So it should come as little surprise that Channel 4 research has found that today’s TV is also sexist as hell, routinely showing five “sexist incidents” an hour during prime time. Not only that, but women are outnumbered two-to-one by men onscreen – and when we’re over 50, the ratio becomes 75/25 in their favour. Sports programmes are the worst offenders, where only 2 per cent of presenters, pundits or guests were female.

The study concluded that sexism is an ever-present, low-level televisual hum – a bad case of 21st century tinnitus, but with more middle-aged men telling impassioned women to calm down.

The constant stream of misogynist jokes, laddish asides and patronising comments that this report has identified is thinly veiled enough that it often goes unnoticed by male viewers. So when women take issue with the less overtly - but nevertheless very genuinely - sexist state of modern media, the response increasingly becomes: “Why are you so bothered? Nobody’s telling you to get back in the kitchen.” And it’s true; they’re not; at least, not in so many words.

Instead we’re being asked to watch endless programmes with a male protagonist at its centre, surrounded by his male friends, with one or two women chucked in for japes - ditzy and impossibly good-looking, and often the butt of condescending jokes (see: The Big Bang Theory).

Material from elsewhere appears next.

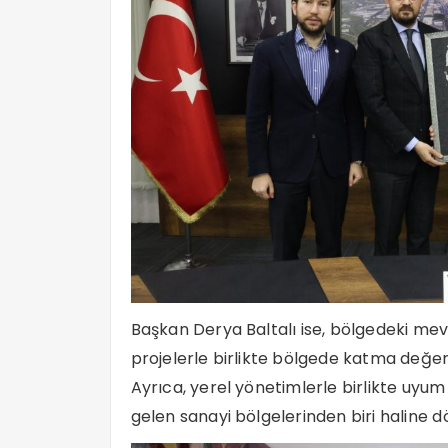
Başkan Derya Baltalı ise, bölgedeki me
projelerle birlikte bölgede katma değerli
Ayrıca, yerel yönetimlerle birlikte uyum 
gelen sanayi bölgelerinden biri haline dö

Again and again, we see complicated men come up against two-dimensional, eye-rollingly unrealistic female characters. Even in programmes where women are prominent, their parts are often written by men, because TV writers working on big shows are still disproportionately male.

We’re told not to complain about what’s on the box because marketers just follow the money; and, it’s said, “this is what the audience wants”. The problem is that if the audience has never been given the chance to consume nuanced, truthful depictions of women’s lives, it’s hardly in a position to give informed consent to the dull and repetitive sexism that’s shoved down its throat instead.

We used to be told that women weren’t visual creatures and there was no money in the objectification of men but, importantly, Channel 4’s research found that that wasn’t true either – at least not in terms of where media moguls choose to invest. The objectification of male bodies on TV is actually increasing exponentially. You can thank topless Poldark for that.

Is there anything inherently bad about objectification? Not necessarily – the issue, as always, is equality. Men aren’t likely to be penalised or vilified in the television industry when their naked bodies appear onscreen. And I can’t remember the last time I heard a man being told not to “dress slutty” for a work event or schoolboys being told not to roll up their trousers too high in case they cause “a distraction for the girls”.

But like tiresome commentators who complain that men being depicted as clueless fools in commercials for household cleaning products (clue: that’s because society says household chores are women’s work!) is just as sexist as a lifetime of being told it might-be-sort-of-kind-of-your-fault if you get sexually assaulted, focusing on the fact that men are taking their tops off more often would be missing the point.

Excessive emphasis on women’s appearances on trash TV such as Take Me Out wouldn’t matter if, like men, we held a diversity of roles in front of and behind the cameras. But the problem, as this week’s research has quite clearly pointed out, is that we’re actually barely there at all.